Distributing a corresponding position embedding vector for each element in the one-dimensional vector, and fusing the position embedding vector with the one-dimensional vector to obtain the one-dimensional vector containing position information;

and inputting the one-dimensional vector containing the position information into the transducer network, so that the transducer network learns the relation between pixel points at different positions in the image to be processed by utilizing the position information, and the global feature map is obtained.

5. The method according to claim 1, wherein the obtaining the key point information map through feature fusion between each of the local feature maps and the global feature map includes:

image coupling is carried out on the local feature map and the global feature map, and a target feature map is obtained;

and carrying out convolution operation on the target feature map to obtain the key point information map.

6. The method of claim 1, wherein the keypoint information map comprises a keypoint heat map and a keypoint optimization map;

the step of estimating the gesture of the target based on the key point information graph to obtain a gesture estimation result comprises the following steps:

and identifying the position of the key point of the target in the image to be processed according to the key point heat map and the key point position optimization map, and obtaining the attitude estimation result.

7. The method of claim 6, wherein the identifying the keypoint location of the target in the image to be processed based on the keypoint heat map and the keypoint location optimization map, to obtain the pose estimation result, comprises:

determining a maximum value index of each key point heat map;

searching the numerical value of the key point position optimization graph at the maximum value index;

and obtaining the key point position of the target according to the maximum value index and the numerical value of the key point position optimization graph at the maximum value index.
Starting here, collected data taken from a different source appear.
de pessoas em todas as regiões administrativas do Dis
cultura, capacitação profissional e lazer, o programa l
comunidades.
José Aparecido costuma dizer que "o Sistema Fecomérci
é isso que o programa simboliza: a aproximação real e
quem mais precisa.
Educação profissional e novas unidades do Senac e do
8. The method of any one of claims 1 to 7, the keypoint information map further comprising a skeleton map formed by connecting each of the keypoint points in a skeleton relationship;

the method further comprises the steps of:

and predicting the category of the target according to the skeleton diagram to obtain the category of the target.

9. A single-target attitude estimation apparatus, characterized by comprising:

the image acquisition module is used for acquiring an image to be processed of the target;

the local feature map acquisition module is used for learning image features in a receptive field range in the image to be processed to obtain at least one local feature map; the local feature map reflects local features of the image to be processed at different positions;

The global feature map acquisition module is used for establishing a connection between image features exceeding the receptive field range in the image to be processed based on at least one local feature map to obtain a global feature map;

the feature fusion module is used for obtaining a key point information graph through feature fusion of each local feature graph and the global feature graph;

the gesture estimation module is used for carrying out gesture estimation on the target based on the key point information graph to obtain a gesture estimation result; the gesture estimation result comprises the key point position of the target in the image to be processed.

10. An electronic device, comprising: at least one processor, and at least one memory, wherein,

the memory has computer readable instructions stored thereon;

the computer readable instructions are executed by one or more of the processors to cause an electronic device to implement the single-target pose estimation method according to any of claims 1 to 8.